Docteur, vous embrassez mademoiselle, c’est fort bien fait à vous.

BORDEU.

J’y ai beaucoup réfléchi, et il m’a semblé que la direction et le lieu de la secousse ne suffiraient pas pour déterminer le jugement si subit de l’origine du faisceau.

MADEMOISELLE DE L’ESPINASSE.

Je n’en sais rien.

BORDEU.

Votre doute me plaît. Il est si commun de prendre des qualités naturelles pour des habitudes acquises et presque aussi vieilles que nous.

MADEMOISELLE DE L’ESPINASSE.

Et réciproquement.

BORDEU.

Quoi qu’il en soit, vous voyez que dans une question où il s’agit de la formation première de l’animal, c’est s’y prendre trop tard que d’attacher son regard et ses réflexions sur l’animal formé ; qu’il faut remonter à ses premiers rudimens, et qu’il est à propos de vous dépouiller de votre organisation actuelle, et de revenir à un instant où vous n’étiez qu’une substance molle, filamenteuse, informe, vermiculaire, plus analogue au bulbe et à la racine d’une plante qu’à un animal.

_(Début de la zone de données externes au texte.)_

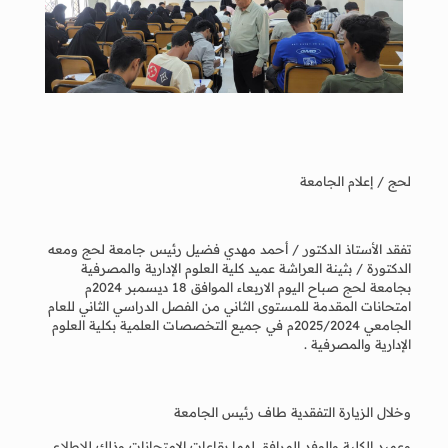
لحج / إعلام الجامعة
تفقد الأستاذ الدكتور / أحمد مهدي فضيل رئيس جامعة لحج ومعه
الدكتورة / بثينة العراشة عميد كلية العلوم الإدارية والمصرفية
بجامعة لحج صباح اليوم الاربعاء الموافق 18 ديسمبر 2024م
امتحانات المقدمة للمستوى الثاني من الفصل الدراسي الثاني للعام
الجامعي 2025/2024م في جميع التخصصات العلمية بكلية العلوم
الإدارية والمصرفية .
وخلال الزيارة التفقدية طاف رئيس الجامعة
وعميد الكلية والوفد المرافق لهما بقاعات الامتحانات وذلك للاطلاع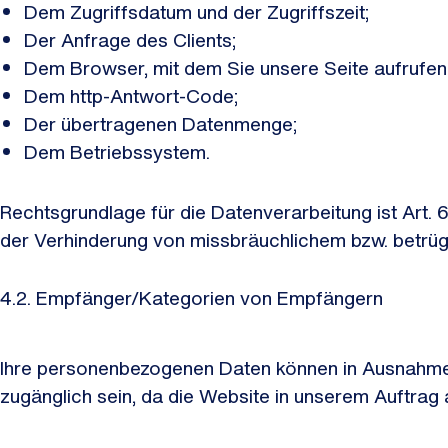
Dem Zugriffsdatum und der Zugriffszeit;
Der Anfrage des Clients;
Dem Browser, mit dem Sie unsere Seite aufrufen
Dem http-Antwort-Code;
Der übertragenen Datenmenge;
Dem Betriebssystem.
Rechtsgrundlage für die Datenverarbeitung ist Art. 
der Verhinderung von missbräuchlichem bzw. betrüg
4.2. Empfänger/Kategorien von Empfängern
Ihre personenbezogenen Daten können in Ausnahmef
zugänglich sein, da die Website in unserem Auftrag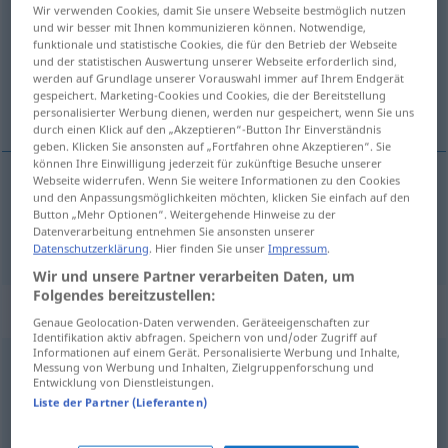
Wir verwenden Cookies, damit Sie unsere Webseite bestmöglich nutzen
und wir besser mit Ihnen kommunizieren können. Notwendige,
Übersicht aller Übersetzungen
funktionale und statistische Cookies, die für den Betrieb der Webseite
(Für mehr Details die Übersetzung anklicken/antippen)
und der statistischen Auswertung unserer Webseite erforderlich sind,
werden auf Grundlage unserer Vorauswahl immer auf Ihrem Endgerät
gespeichert. Marketing-Cookies und Cookies, die der Bereitstellung
vaciller
personalisierter Werbung dienen, werden nur gespeichert, wenn Sie uns
durch einen Klick auf den „Akzeptieren“-Button Ihr Einverständnis
geben. Klicken Sie ansonsten auf „Fortfahren ohne Akzeptieren“. Sie
können Ihre Einwilligung jederzeit für zukünftige Besuche unserer
Webseite widerrufen. Wenn Sie weitere Informationen zu den Cookies
und den Anpassungsmöglichkeiten möchten, klicken Sie einfach auf den
vaciller
flackern
Button „Mehr Optionen“. Weitergehende Hinweise zu der
Datenverarbeitung entnehmen Sie ansonsten unserer
Datenschutzerklärung
. Hier finden Sie unser
Impressum
.
Wir und unsere Partner verarbeiten Daten, um
Folgendes bereitzustellen:
Synonyme für "flackern"
Genaue Geolocation-Daten verwenden. Geräteeigenschaften zur
Identifikation aktiv abfragen. Speichern von und/oder Zugriff auf
Informationen auf einem Gerät. Personalisierte Werbung und Inhalte,
Messung von Werbung und Inhalten, Zielgruppenforschung und
blinken
,
aufblinken
Entwicklung von Dienstleistungen.
Liste der Partner (Lieferanten)
flimmern
,
wabern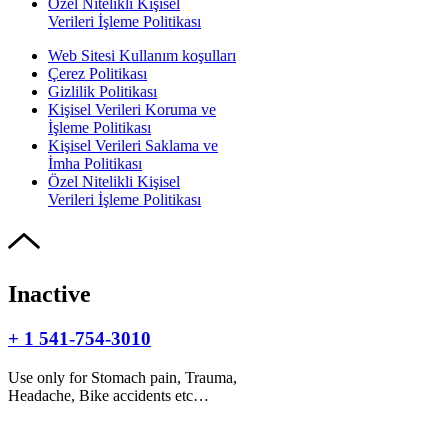
Özel Nitelikli Kişisel
Verileri İşleme Politikası
Web Sitesi Kullanım koşulları
Çerez Politikası
Gizlilik Politikası
Kişisel Verileri Koruma ve
İşleme Politikası
Kişisel Verileri Saklama ve
İmha Politikası
Özel Nitelikli Kişisel
Verileri İşleme Politikası
Inactive
+ 1 541-754-3010
Use only for Stomach pain, Trauma,
Headache, Bike accidents etc…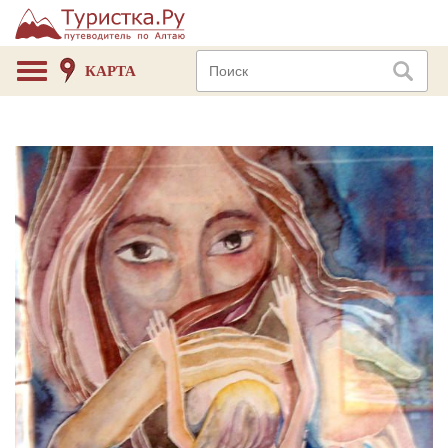
КАРТА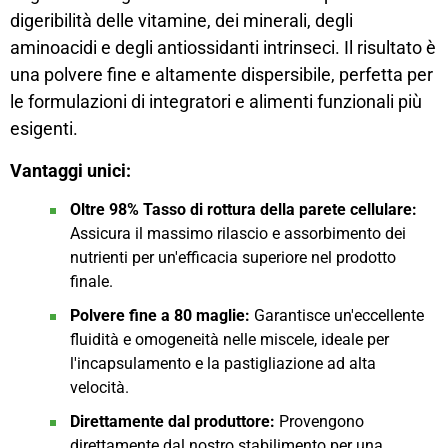
digeribilità delle vitamine, dei minerali, degli
aminoacidi e degli antiossidanti intrinseci. Il risultato è
una polvere fine e altamente dispersibile, perfetta per
le formulazioni di integratori e alimenti funzionali più
esigenti.
Vantaggi unici:
Oltre 98% Tasso di rottura della parete cellulare:
Assicura il massimo rilascio e assorbimento dei
nutrienti per un'efficacia superiore nel prodotto
finale.
Polvere fine a 80 maglie:
Garantisce un'eccellente
fluidità e omogeneità nelle miscele, ideale per
l'incapsulamento e la pastigliazione ad alta
velocità.
Direttamente dal produttore:
Provengono
direttamente dal nostro stabilimento per una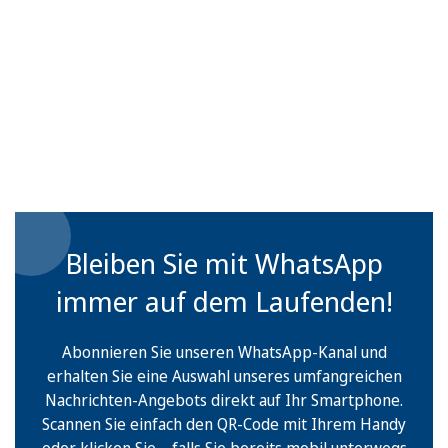
Bleiben Sie mit WhatsApp
immer auf dem Laufenden!
Abonnieren Sie unseren WhatsApp-Kanal und
erhalten Sie eine Auswahl unseres umfangreichen
Nachrichten-Angebots direkt auf Ihr Smartphone.
Scannen Sie einfach den QR-Code mit Ihrem Handy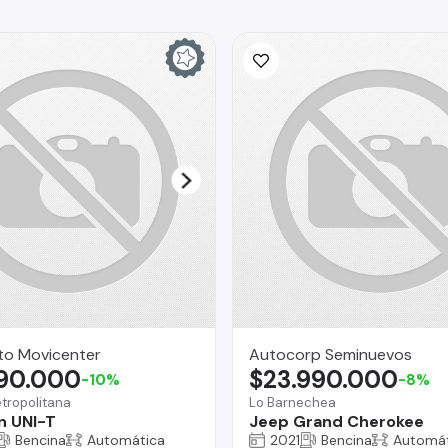
to Movicenter
Autocorp Seminuevos
290.000
$23.990.000
-10%
-8%
tropolitana
Lo Barnechea
n UNI-T
Jeep Grand Cherokee
Bencina
Automática
2021
Bencina
Automát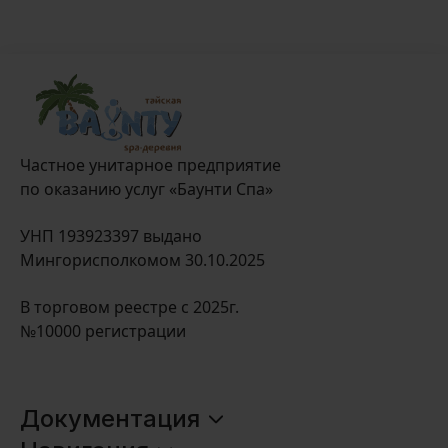
Частное унитарное предприятие
по оказанию услуг «Баунти Спа»
УНП 193923397 выдано
Мингорисполкомом 30.10.2025
В торговом реестре с 2025г.
№10000 регистрации
Документация
Оплата и доставка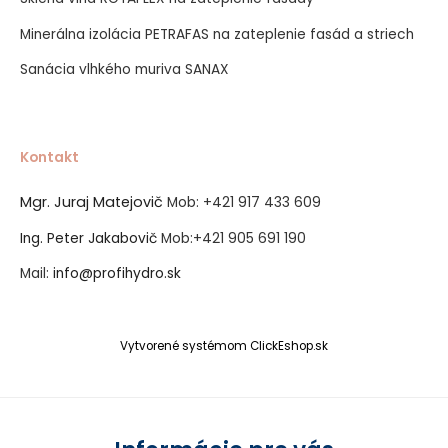
Minerálna izolácia PETRAFAS na zateplenie fasád a striech
Sanácia vlhkého muriva SANAX
Kontakt
Mgr. Juraj Matejovič
Mob:
+421 917 433 609
Ing. Peter Jakabovič
Mob:
+421 905 691 190
Mail:
info@profihydro.sk
Vytvorené systémom ClickEshop.sk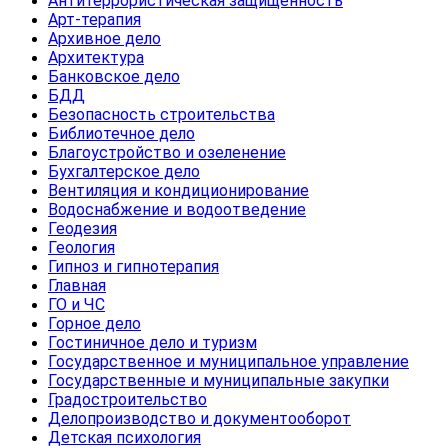
Антитеррористическая защищенность
Арт-терапия
Архивное дело
Архитектура
Банковское дело
БДД
Безопасность строительства
Библиотечное дело
Благоустройство и озеленение
Бухгалтерское дело
Вентиляция и кондиционирование
Водоснабжение и водоотведение
Геодезия
Геология
Гипноз и гипнотерапия
Главная
ГО и ЧС
Горное дело
Гостиничное дело и туризм
Государственное и муниципальное управление
Государственные и муниципальные закупки
Градостроительство
Делопроизводство и документооборот
Детская психология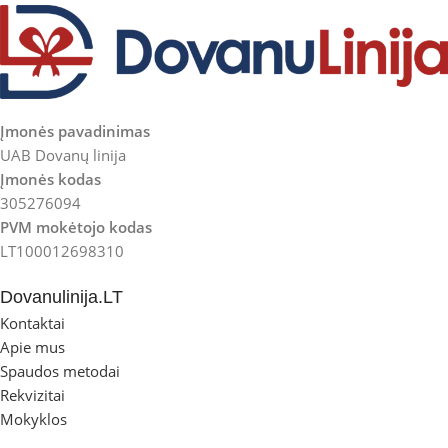
Įmonės pavadinimas
UAB Dovanų linija
Įmonės kodas
305276094
PVM mokėtojo kodas
LT100012698310
Dovanulinija.LT
Kontaktai
Apie mus
Spaudos metodai
Rekvizitai
Mokyklos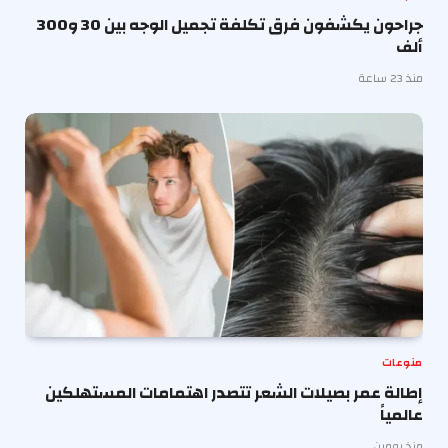
جراحون يكشفون فرق تكلفة تجميل الوجه بين 30 و300
ألف
منذ 23 ساعة
منوعات
إطالة عمر بصيلات الشعر تتصدر اهتمامات المستهلكين
عالمياً
منذ يومين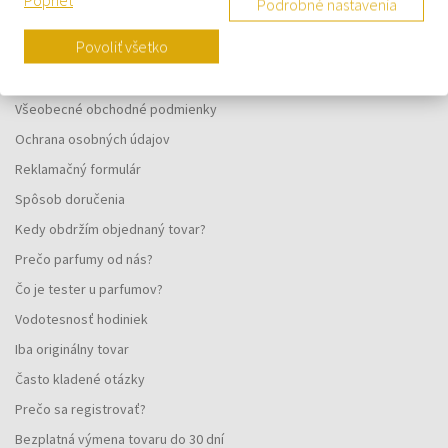
Podrobné nastavenia
VŠETKO O NÁKUPE
Povoliť všetko
Vernostný systém
Všeobecné obchodné podmienky
Ochrana osobných údajov
Reklamačný formulár
Spôsob doručenia
Kedy obdržím objednaný tovar?
Prečo parfumy od nás?
Čo je tester u parfumov?
Vodotesnosť hodiniek
Iba originálny tovar
Často kladené otázky
Prečo sa registrovať?
Bezplatná výmena tovaru do 30 dní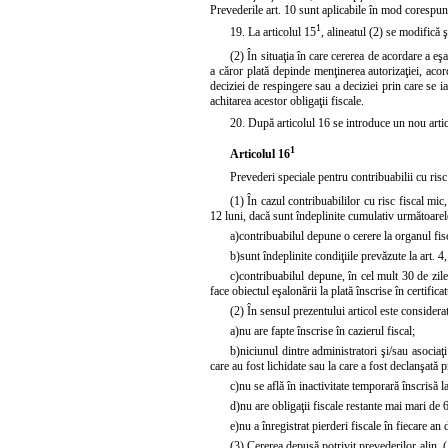
Prevederile
art. 10
sunt aplicabile în mod corespun
1
19. La articolul 15
,
alineatul (2)
se modifică ş
(2) În situaţia în care cererea de acordare a eşal
a căror plată depinde menţinerea autorizaţiei, acor
deciziei de respingere sau a deciziei prin care se i
achitarea acestor obligaţii fiscale.
20. După articolul 16 se introduce un nou arti
1
Articolul 16
Prevederi speciale pentru contribuabilii cu risc
(1) În cazul contribuabililor cu risc fiscal mic
12 luni, dacă sunt îndeplinite cumulativ următoarele
a)
contribuabilul depune o cerere la organul fis
b)
sunt îndeplinite condiţiile prevăzute la art. 4, 
c)
contribuabilul depune, în cel mult 30 de zil
face obiectul eşalonării la plată înscrise în certific
(2) În sensul prezentului articol este considerat
a)
nu are fapte înscrise în cazierul fiscal;
b)
niciunul dintre administratori şi/sau asociaţi
care au fost lichidate sau la care a fost declanşată 
c)
nu se află în inactivitate temporară înscrisă l
d)
nu are obligaţii fiscale restante mai mari de 6
e)
nu a înregistrat pierderi fiscale în fiecare an 
(3) Cererea depusă potrivit prevederilor alin. (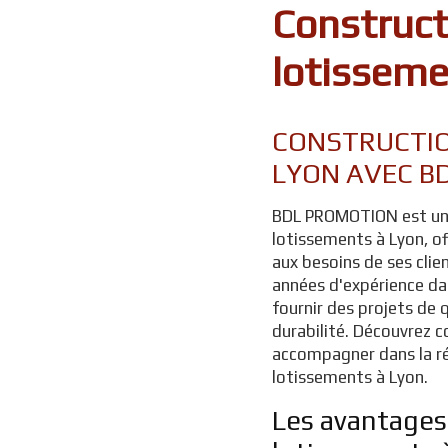
Construct
lotisseme
CONSTRUCTIO
LYON AVEC B
BDL PROMOTION est une
lotissements à Lyon, o
aux besoins de ses clie
années d'expérience d
fournir des projets de q
durabilité. Découvre
accompagner dans la ré
lotissements à Lyon.
Les avantages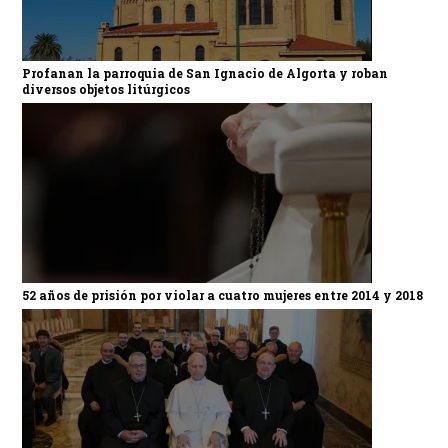
Profanan la parroquia de San Ignacio de Algorta y roban
diversos objetos litúrgicos
52 años de prisión por violar a cuatro mujeres entre 2014 y 2018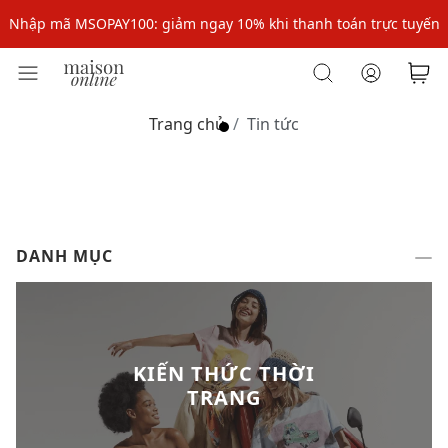
Nhập mã MSOPAY100: giảm ngay 10% khi thanh toán trực tuyến
Nhập mã: MSOXINCHAO - Giảm 10% đơn đầu cho thành viên mới!
Nhập mã MSOPAY100: giảm ngay 10% khi thanh toán trực tuyến
Trang chủ
Tin tức
Nhập mã: MSOXINCHAO - Giảm 10% đơn đầu cho thành viên mới!
DANH MỤC
KIẾN THỨC THỜI
TRANG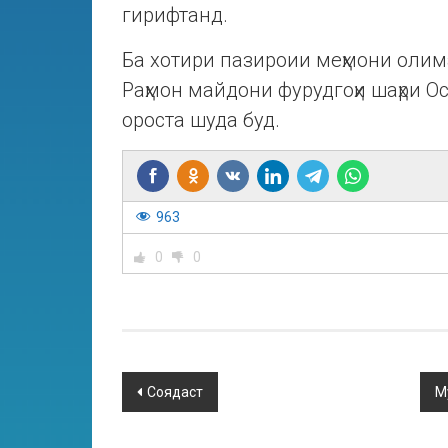
гирифтанд.
Ба хотири пазироии меҳмони оли
Раҳмон майдони фурудгоҳи шаҳри Ос
ороста шуда буд.
963
0
0
Соядаст
М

MADEMOISELLE DE L’ESPINASSE.

Si c’était l’usage d’aller toute nue dans les rues, je ne serais ni la première ni la dernière à m’y conformer. Ainsi faites de moi tout ce qu’il vous plaira, pourvu que je m’instruise. Vous m’avez dit que chaque brin du faisceau formait un organe particulier ; et quelle preuve que cela est ainsi ?

BORDEU.

Faites par la pensée ce que nature fait quelquefois ; mutilez le faisceau d’un de ses brins ; par exemple, du brin qui formera les yeux ; que croyez-vous qu’il en arrive ?

MADEMOISELLE DE L’ESPINASSE.

Que l’animal n’aura point d’yeux peut-être.